I haven't done any research on this but I imagine others might fall into this problem as well. By the very definition of writing in third-person, you are looking through another character's perspective. So when they interact with other people, they are interpreting what the person is doing or meant to say. So to them, things could seem to be a way when not necessarily being that way. This is true in the real world as well.
For example, you might see someone with their eyes closed and think they are sleeping. So the person "seems to be sleeping." But in reality they might simply be deep in thought. That is how a third-person writer might approach perspective scenes.
But in reality, at least the reality I've written, "seemed", "seemed to" and "seems" while allowing one to stay in the mind of the character decreases the certainty of the scene.
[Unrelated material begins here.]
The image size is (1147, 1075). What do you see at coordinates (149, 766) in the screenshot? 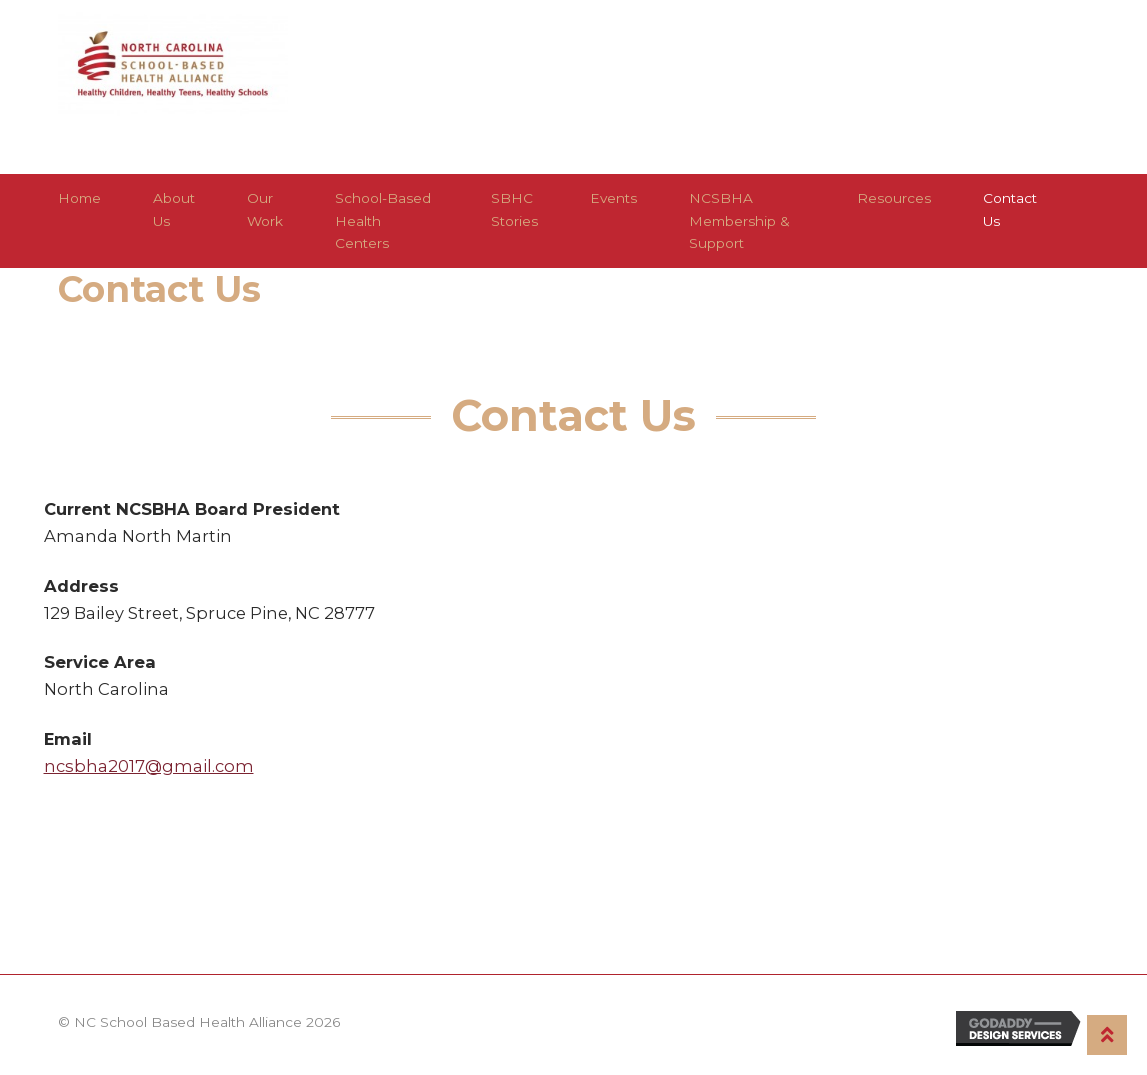
I see `ncsbha2017@gmail.com` at bounding box center [149, 766].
If they are seeming to do something, then they might not be doing it. That's fine if that is the intention, but if it's a third-person omniscient point where the other character is acting, then it's far more effective to just have the person do the action.
For example, one could easily write: "But this man seemed different" when the third-person narrator is speaking about something. And that sounds grammatically correct. It could be that the man was different, or he might not be.
However, if you then change it to "But this man was different". You are stating in the definite that he IS different. If you follow it up with the sentence, "he didn't have the same amount of hair or laughed at all of her jokes," then you are defining how he is different. In this context, "seemed different" would mean a completely different statement as in the narrator wasn't sure whether he was different. If that is your intention, then fine, but as I've gone through and reviewed my writing, I've discovered the affirmative is far more relevant than the speculative.
Of course if you do find yourself using "seemed", "seemed to" or "seems" a lot, and they are relevant, to avoid hammering the verb into the reader's skull, it would be wise to switch it up with synonyms like "appears" or "looks".